Reviews

Album Review: Duff McKagan – Tenderness

Guns N' Roses legend Duff McKagan takes a moment to reflect on mellow solo album, Tenderness

Album Review: Duff McKagan – Tenderness
Words:
Steve Beebee

When you’ve seen life from both top and bottom, you gain a good appreciation of how far it is between the two. If you’ve gone from the darkness back to the light, your emotions are likely to be of gratitude, of relief. It’s these feelings and emotions that underpin Tenderness, a reflective, pared- down, frequently revealing solo album from Guns N’ Roses bassist Duff McKagan.

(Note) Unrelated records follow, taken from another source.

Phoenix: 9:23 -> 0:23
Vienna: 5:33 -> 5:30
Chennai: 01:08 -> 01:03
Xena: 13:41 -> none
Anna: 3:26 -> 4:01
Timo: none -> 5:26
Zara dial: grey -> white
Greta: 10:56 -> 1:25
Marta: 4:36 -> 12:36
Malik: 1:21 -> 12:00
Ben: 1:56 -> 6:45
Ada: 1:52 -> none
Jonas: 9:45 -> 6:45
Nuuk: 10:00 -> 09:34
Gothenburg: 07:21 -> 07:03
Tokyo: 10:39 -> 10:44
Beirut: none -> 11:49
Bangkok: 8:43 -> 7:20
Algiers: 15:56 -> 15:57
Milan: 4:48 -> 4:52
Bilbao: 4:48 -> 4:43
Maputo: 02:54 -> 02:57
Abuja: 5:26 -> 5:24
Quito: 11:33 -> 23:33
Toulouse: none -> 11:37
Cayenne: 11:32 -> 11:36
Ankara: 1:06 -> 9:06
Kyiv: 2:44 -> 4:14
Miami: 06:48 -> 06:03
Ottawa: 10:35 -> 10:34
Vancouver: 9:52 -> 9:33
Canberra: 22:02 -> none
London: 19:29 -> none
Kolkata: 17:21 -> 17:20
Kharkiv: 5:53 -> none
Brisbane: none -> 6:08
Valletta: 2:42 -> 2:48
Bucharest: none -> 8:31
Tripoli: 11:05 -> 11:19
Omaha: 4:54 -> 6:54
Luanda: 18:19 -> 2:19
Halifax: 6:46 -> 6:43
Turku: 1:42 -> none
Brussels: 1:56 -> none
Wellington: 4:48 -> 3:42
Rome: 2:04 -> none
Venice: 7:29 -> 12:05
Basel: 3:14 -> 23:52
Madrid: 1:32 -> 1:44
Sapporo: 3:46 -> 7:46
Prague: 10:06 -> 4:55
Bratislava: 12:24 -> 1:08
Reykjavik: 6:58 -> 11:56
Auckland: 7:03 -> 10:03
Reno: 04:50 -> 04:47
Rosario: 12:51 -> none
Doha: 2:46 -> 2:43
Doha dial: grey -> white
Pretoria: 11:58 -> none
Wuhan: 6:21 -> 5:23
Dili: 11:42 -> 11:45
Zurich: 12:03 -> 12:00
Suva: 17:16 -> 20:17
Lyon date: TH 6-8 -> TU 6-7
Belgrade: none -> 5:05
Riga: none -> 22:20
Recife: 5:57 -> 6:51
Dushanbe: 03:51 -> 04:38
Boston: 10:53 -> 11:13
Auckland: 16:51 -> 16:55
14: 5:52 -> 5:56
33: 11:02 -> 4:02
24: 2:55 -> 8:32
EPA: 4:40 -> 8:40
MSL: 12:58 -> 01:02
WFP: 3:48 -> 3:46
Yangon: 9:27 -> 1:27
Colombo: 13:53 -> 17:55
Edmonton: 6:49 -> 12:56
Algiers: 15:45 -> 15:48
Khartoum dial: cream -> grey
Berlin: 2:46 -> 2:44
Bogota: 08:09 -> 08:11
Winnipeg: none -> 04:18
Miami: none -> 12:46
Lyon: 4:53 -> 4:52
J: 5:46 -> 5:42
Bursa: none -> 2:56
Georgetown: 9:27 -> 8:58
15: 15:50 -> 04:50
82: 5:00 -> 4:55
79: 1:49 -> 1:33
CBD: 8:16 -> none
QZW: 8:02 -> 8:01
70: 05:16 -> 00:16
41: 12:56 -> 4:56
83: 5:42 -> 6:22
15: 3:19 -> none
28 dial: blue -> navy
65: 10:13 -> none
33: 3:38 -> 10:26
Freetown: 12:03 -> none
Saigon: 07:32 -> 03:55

Before opting to collaborate with country star and producer Shooter Jennings on these 11 songs, Duff envisaged the project as a new book – his third – reflecting on life, loss and love. The result is not, and was never intended to be, a rock record. Largely evoked on pedal steel and acoustic guitars, it’s a document of personal catharsis, looking back over the decades of his life and attempting to make sense of it all.

It opens with the title-track, which finds Shooter hitting sparse piano notes, allowing Duff’s words to resonate over gentle acoustic guitars. ‘Darkest days, the deals we made…God’s not around,’ he ruminates, perhaps reflecting on some of Guns N’ Roses’ less healthy pursuits during the band’s dysfunctional heyday. It moves towards a rousing chorus, backed by electric guitar, before returning to where it came from, the lyrics wishing for better days.

It’s Not Too Late furthers the positive vibe on which Tenderness ends, as does languid closer Don’t Look Behind You. Over sustained, silvery pedal steel sounds, Duff calls in the former for a return to the core values of humanity: ‘Turn off the screen and take a little stand, take a long walk and meet your fellow man.’ In Wasted Heart and Breaking Rocks, meanwhile, he sings in tones of hushed awe, the music and words dedicated to the significant others that stood by him during his days of alcohol abuse. Both have catchy hooks, but it’s the sentiment that strikes home – it genuinely feels as if the artist is finding ways of saying in song what he finds harder to articulate in real life.

Elsewhere, Last September and Feel are much darker, and for good reason. The former is quietly accompanied by violin, but the song’s gentility only amplifies the growing rage in Duff’s voice as he describes a violent predatory assault on a woman, and its aftermath. Feel, meanwhile, is a considered tribute to his former Velvet Revolver bandmate, the late Scott Weiland. It mourns the man that the bassist tried, unsuccessfully in the end, to help. A muted gospel choir adds depth to its sadness, which Duff – suffering the paradox of survivor’s guilt – addresses with the words, ‘All that remains is the love in my hands.’

There are further dark nights for the soul in Parkland, a scathing satire on America’s gun culture, and in Falling Down, in which dark, synthesised guitar spikes into a brilliant chorus. Chip Away, meanwhile, is the album’s most up-tempo, foot-tapping song, redolent of early David Bowie, bringing a welcome touch of ‘70s glam amid the country honk.

Throughout Tenderness, Duff takes a panoramic look through his past, one hand reaching for the holy water of exorcism, and the other raised in thanks for his journey’s happy resolution. It’s the work of a man expressing both gratitude and sorrow – while modestly overlooking his remarkable achievements. Country-fuelled it may be, rather than the expected full-pelt rock, but so open is this letter that it easily succeeds in transcending genres. It is, quite simply, the album Duff had to make.